I'm unsure how much of an impact the distance of the jump instruction has on its performance. Let's say it's called every 10 milliseconds. What would the difference be in performance, between say a jump 100 or 1000 bytes forward and say 7.5 million bytes back?
CodePudding user response:
The distance by itself has no effect. A jump consists of loading a new address into the program counter (IP/EIP/RIP on x86), or in case of a relative jump, adding the desired displacement to the program counter. Load and add are both constant-time operations whose speed does not depend on the value(s) involved.

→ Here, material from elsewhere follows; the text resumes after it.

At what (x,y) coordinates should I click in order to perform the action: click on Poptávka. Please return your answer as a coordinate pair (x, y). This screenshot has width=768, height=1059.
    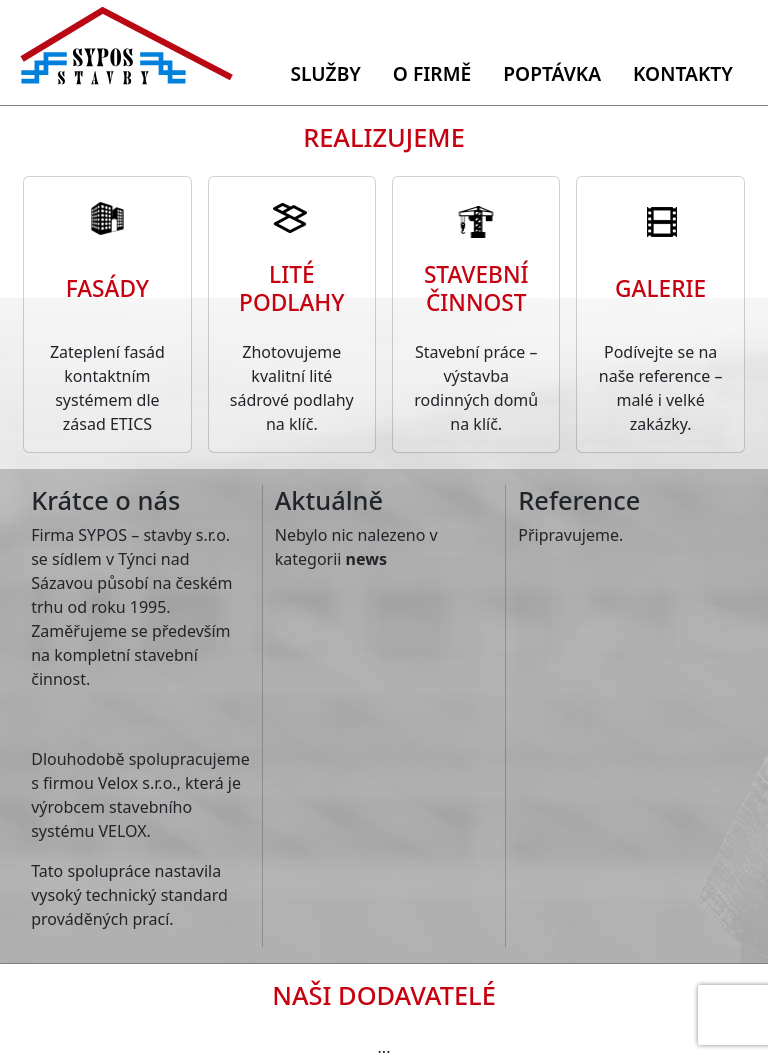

There might be a slight effect if the distance means using a longer or shorter encoding. For instance, x86 in 32- or 64-bit mode has two encodings for relative jump: opcode 0xEB with an 8-bit displacement (total size 2 bytes, so-called "short jump"), and opcode 0xE9 with a 32-bit displacement (total size 5 bytes). Your 100-byte jump could use the shorter form and thus use 3 fewer bytes of code, which will tend to be slightly faster to fetch and leave more space for other code to fit in cache. The longer jumps would need the longer form.
The CPU then fetches its next instruction from the new address and continues execution. The whole point of random-access memory is that (ignoring caching) any part of it may be accessed in the same amount of time. Fetching bytes from an address 100 bytes away is no different than fetching from an address 100 megabytes away. It's not like a disk drive that must mechanically move a head to a new physical position, which may take longer if the distance is greater, nor a tape drive that has to traverse all the tape between the current position and the desired one. So there's no essential difference there either.
Of course, caching effects do come into play. Since modern CPUs do prefetching, an address that's a short positive distance away may have a better chance of already having been loaded into cache. On the other hand, with branch prediction and speculative execution, the CPU may have seen the jump instruction coming and started caching and fetching the instructions on the other side. It may make more of a difference which region of memory has been accessed more recently. (10 ms is not very recent - it's practically forever on a CPU timescale. Indeed, any instruction that you execute only once every 10 ms is, for practical purposes, so rare that there's not much need to even think about its performance.)